Stock futures dip ahead of jobs report


NEW YORK (Reuters) - The stock index futures dipped slightly on Friday as investors remained cautious ahead of a key monthly jobs report which was expected to have been impacted by Sandy, a massive storm that swept through the U.S. Northeast.


U.S. non-farm employment, due at 8:30 a.m. ET (1330 GMT), is forecast to have risen by 93,000 jobs in November after gaining 171,000 in October, according to a Reuters survey. The unemployment rate is seen holding steady at 7.9 percent.


Superstorm Sandy, which caused widespread damage and power outages, likely put a dent in U.S. jobs growth in November, temporarily interrupting a recently established trend of modestly rising payrolls.


Also to be released Friday is the Thomson Reuters/University of Michigan's consumer sentiment index, at 9:55 a.m. ET (1455 GMT). Economists surveyed by Reuters expect a preliminary December reading of 82.4 from 82.7 a month earlier.


S&P 500 futures fell 2.2 points and were below in terms of fair value, a formula that evaluates pricing by taking into account interest rates, dividends and time to expiration on the contract. Dow Jones industrial average futures fell 10 points, and Nasdaq 100 futures dropped 2.50 points.


European shares fell Friday after Germany's central bank slashed its growth forecasts, and as investors booked profits on concerns U.S. jobs data may disappoint.


The Bundesbank cut its growth outlook for Germany, the euro zone's largest economy, on Friday, less than 24 hours after the European Central Bank slashed its own forecasts for the bloc, darkening the prospects for European corporate profits next year.

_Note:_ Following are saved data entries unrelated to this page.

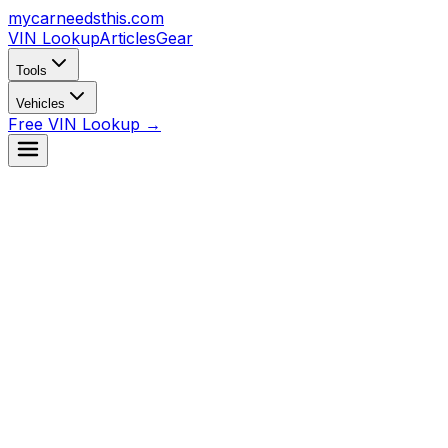
mycarneedsthis
.com
VIN Lookup
Articles
Gear
Tools
Vehicles
Free VIN Lookup →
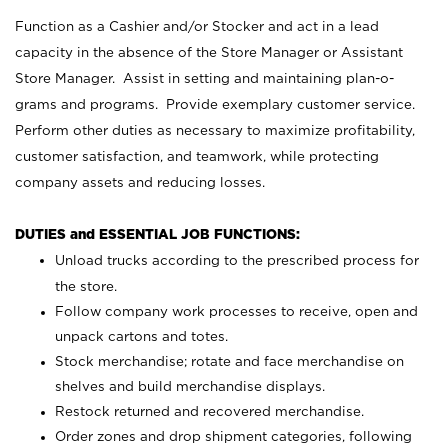
Function as a Cashier and/or Stocker and act in a lead
capacity in the absence of the Store Manager or Assistant
Store Manager. Assist in setting and maintaining plan-o-
grams and programs. Provide exemplary customer service.
Perform other duties as necessary to maximize profitability,
customer satisfaction, and teamwork, while protecting
company assets and reducing losses.
DUTIES and ESSENTIAL JOB FUNCTIONS:
Unload trucks according to the prescribed process for
the store.
Follow company work processes to receive, open and
unpack cartons and totes.
Stock merchandise; rotate and face merchandise on
shelves and build merchandise displays.
Restock returned and recovered merchandise.
Order zones and drop shipment categories, following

Amarin Corporation shares fell 18.5 percent to $9.74 in premarket trading after the bio-pharmaceutical company raised $100 million in financing to help it launch its heart drug Vascepa but disappointed investors who had hoped for a sale or partnership.

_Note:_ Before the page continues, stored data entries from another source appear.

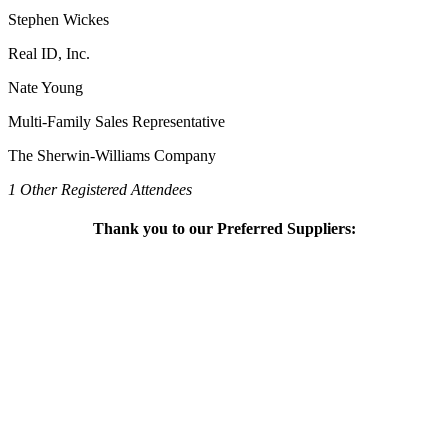
Stephen Wickes
Real ID, Inc.
Nate Young
Multi-Family Sales Representative
The Sherwin-Williams Company
1 Other Registered Attendees
Thank you to our Preferred Suppliers:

Netflix Inc will be in focus. The company said Thursday securities regulators warned they may bring civil action against the firm and its chief executive for violating public disclosure rules with a Facebook post. The case raises questions about how public companies communicate on social media.


Gun marker Smith & Wesson posted revenue that beat Wall Street estimates on continued demand for its pistols and sporting rifles. The company also raised its full-year profit outlook.


U.S. stocks closed modestly higher in thin trading Thursday as a rebound in shares of Apple lifted technology shares.